Among the entries below, how many lines contain "avatar"? Answer with the number only.

(Information Opens)

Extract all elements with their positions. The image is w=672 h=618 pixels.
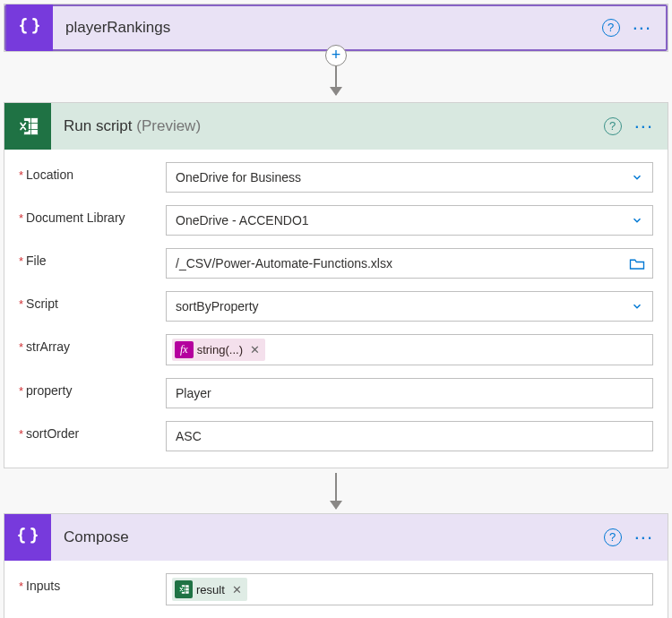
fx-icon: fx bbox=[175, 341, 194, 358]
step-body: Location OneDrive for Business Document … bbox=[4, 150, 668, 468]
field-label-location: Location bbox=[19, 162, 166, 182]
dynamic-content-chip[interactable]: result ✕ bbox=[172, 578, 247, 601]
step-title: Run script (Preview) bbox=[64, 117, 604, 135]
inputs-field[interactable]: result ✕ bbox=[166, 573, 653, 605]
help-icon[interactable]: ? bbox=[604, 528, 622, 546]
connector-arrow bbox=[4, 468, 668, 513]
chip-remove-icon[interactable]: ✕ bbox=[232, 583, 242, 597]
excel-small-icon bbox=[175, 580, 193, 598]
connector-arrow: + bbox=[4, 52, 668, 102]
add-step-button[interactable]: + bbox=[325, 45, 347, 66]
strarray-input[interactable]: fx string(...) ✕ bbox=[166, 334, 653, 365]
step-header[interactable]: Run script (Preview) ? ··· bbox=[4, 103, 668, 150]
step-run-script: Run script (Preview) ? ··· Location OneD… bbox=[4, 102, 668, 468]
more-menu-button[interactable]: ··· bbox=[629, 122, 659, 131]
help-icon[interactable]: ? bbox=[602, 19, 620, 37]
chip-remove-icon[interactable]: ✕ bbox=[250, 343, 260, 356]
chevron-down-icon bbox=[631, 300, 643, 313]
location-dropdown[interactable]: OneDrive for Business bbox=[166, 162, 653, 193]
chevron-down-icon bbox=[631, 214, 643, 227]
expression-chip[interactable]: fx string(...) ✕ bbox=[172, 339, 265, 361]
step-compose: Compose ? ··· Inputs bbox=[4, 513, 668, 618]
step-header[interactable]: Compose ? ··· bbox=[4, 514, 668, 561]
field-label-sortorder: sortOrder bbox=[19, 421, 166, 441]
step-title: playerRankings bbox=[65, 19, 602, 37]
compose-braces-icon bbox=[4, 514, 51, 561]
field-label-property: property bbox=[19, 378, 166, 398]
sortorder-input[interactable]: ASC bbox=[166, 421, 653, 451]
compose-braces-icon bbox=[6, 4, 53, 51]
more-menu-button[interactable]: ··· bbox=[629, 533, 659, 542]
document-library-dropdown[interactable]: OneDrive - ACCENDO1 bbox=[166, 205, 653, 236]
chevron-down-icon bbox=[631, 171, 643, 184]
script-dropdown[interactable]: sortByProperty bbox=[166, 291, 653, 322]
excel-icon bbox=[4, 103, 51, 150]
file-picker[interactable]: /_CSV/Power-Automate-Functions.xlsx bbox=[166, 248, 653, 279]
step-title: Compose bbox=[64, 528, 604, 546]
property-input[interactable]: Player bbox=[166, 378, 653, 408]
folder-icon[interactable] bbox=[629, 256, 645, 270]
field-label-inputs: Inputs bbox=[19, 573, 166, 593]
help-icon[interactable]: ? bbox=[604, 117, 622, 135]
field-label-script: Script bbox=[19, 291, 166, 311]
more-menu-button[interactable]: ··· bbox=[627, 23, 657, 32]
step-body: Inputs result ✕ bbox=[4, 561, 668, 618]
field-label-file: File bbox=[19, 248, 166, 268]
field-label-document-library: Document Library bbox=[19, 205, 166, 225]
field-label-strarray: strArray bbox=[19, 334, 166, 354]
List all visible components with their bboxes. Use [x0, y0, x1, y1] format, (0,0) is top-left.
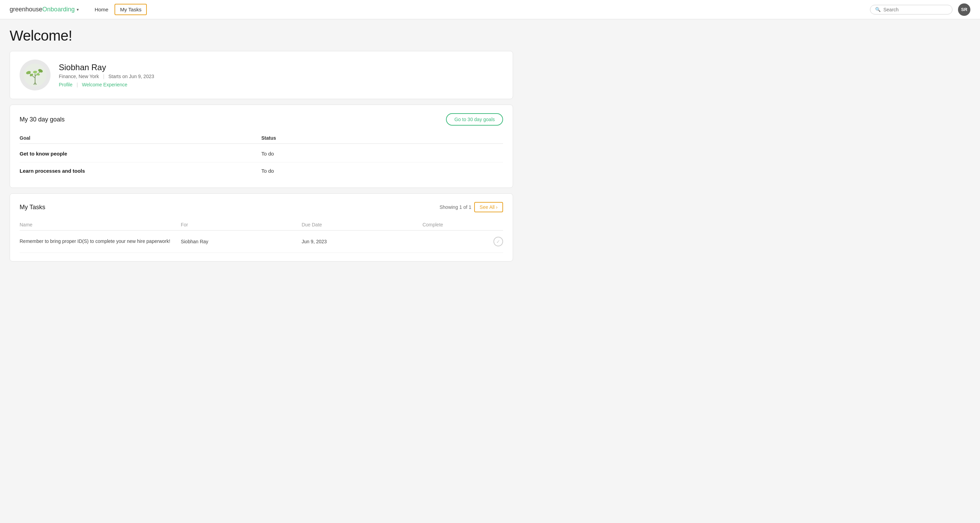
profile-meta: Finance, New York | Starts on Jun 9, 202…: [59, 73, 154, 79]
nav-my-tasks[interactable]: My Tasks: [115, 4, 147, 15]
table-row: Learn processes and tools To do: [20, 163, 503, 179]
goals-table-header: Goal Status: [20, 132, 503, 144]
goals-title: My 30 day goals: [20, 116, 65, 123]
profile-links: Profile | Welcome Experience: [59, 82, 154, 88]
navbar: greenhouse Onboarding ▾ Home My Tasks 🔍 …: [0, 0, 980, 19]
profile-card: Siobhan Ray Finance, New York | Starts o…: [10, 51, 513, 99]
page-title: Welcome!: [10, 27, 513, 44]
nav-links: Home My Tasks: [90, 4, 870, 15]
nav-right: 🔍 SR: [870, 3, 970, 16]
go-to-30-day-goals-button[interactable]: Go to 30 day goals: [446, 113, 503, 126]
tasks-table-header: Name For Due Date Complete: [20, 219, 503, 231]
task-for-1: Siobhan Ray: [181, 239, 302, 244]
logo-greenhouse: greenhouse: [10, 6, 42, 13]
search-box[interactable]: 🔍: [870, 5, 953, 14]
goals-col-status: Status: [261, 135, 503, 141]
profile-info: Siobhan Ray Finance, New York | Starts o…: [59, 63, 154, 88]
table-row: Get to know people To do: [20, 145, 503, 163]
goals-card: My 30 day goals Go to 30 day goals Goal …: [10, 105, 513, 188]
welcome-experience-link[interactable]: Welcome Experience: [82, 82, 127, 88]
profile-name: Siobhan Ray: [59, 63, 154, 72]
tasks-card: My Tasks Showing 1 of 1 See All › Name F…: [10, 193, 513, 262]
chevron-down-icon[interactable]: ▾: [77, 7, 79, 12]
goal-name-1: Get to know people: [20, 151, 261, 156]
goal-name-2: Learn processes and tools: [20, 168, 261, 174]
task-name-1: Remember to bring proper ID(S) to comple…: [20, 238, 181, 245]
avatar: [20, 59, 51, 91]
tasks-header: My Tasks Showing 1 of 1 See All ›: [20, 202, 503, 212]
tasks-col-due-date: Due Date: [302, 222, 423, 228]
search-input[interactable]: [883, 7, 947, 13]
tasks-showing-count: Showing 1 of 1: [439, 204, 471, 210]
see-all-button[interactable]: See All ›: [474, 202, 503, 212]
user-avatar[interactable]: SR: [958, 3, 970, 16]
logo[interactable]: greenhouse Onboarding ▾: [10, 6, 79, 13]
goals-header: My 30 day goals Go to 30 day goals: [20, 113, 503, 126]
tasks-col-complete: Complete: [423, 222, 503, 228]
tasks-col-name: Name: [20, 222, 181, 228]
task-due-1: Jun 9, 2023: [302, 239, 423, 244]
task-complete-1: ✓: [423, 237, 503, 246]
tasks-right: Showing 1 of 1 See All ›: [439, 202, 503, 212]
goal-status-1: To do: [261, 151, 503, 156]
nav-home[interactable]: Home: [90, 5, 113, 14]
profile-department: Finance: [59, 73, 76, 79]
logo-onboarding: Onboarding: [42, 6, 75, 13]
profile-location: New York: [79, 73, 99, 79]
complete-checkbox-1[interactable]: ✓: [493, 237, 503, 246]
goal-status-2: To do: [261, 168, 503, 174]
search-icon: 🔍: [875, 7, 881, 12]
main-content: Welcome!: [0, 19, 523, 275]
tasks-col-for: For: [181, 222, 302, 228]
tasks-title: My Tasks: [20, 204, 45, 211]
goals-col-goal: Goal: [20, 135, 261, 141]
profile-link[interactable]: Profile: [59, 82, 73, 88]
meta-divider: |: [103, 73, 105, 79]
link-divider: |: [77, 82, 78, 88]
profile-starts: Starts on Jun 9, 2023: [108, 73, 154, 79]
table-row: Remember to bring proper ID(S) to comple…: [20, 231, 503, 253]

(Information Closes)

**Reply**
2